Predictive Data Mining

Solutions:

a. The smallest classification error on the validation set results from the model: Log odds of using coupon = -8.049 + 0.001*Spending + 2.947*Card.

b. The first decile lift of the model from part a is 5.135 (found by hovering cursor over first decile in decile-wise lift chart). For this test set of 200 observations and 37 coupon users, if we randomly selected 20 voters, on average (37/200)*20 = 3.7 of them would have used the promotional coupon. However, if we use the logistic regression model to identify the top 20 customers most likely to use the coupon, then we would identify (3.7)(5.135) = 19 of them that would use the coupon.

c. The area under the ROC curve is 0.9199. By hovering the cursor over the ROC curve, we see to achieve sensitivity of at least 0.80, 1 – Specificity = 0.0289 = Class 0 error rate.

a. Classification error is minimized at 9.5% for a value of k = 17.

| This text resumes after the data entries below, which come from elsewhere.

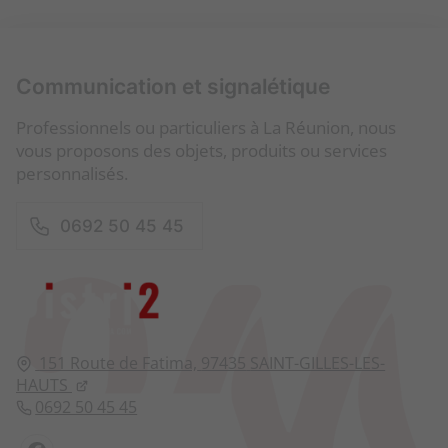
Communication et signalétique
Professionnels ou particuliers à La Réunion, nous
vous proposons des objets, produits ou services
personnalisés.
0692 50 45 45
151 Route de Fatima,
97435
SAINT-GILLES-LES-
HAUTS
0692 50 45 45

b. The area under the ROC curve is 0.9607. By hovering the cursor over the ROC curve, we see to achieve sensitivity of at least 0.80, 1 – Specificity = 0.0683 = Class 0 error rate.

c. From the KNNC_NewScore worksheet, we see that the 17-nearest neighbors classifier predicts that 98 of the 200 customers in the Customer worksheet will use the promotional coupon.

a. The area under the ROC curve for the validation set is largest for the model: Log odds of dropping out = 0.3751 – 0.6332*GPA.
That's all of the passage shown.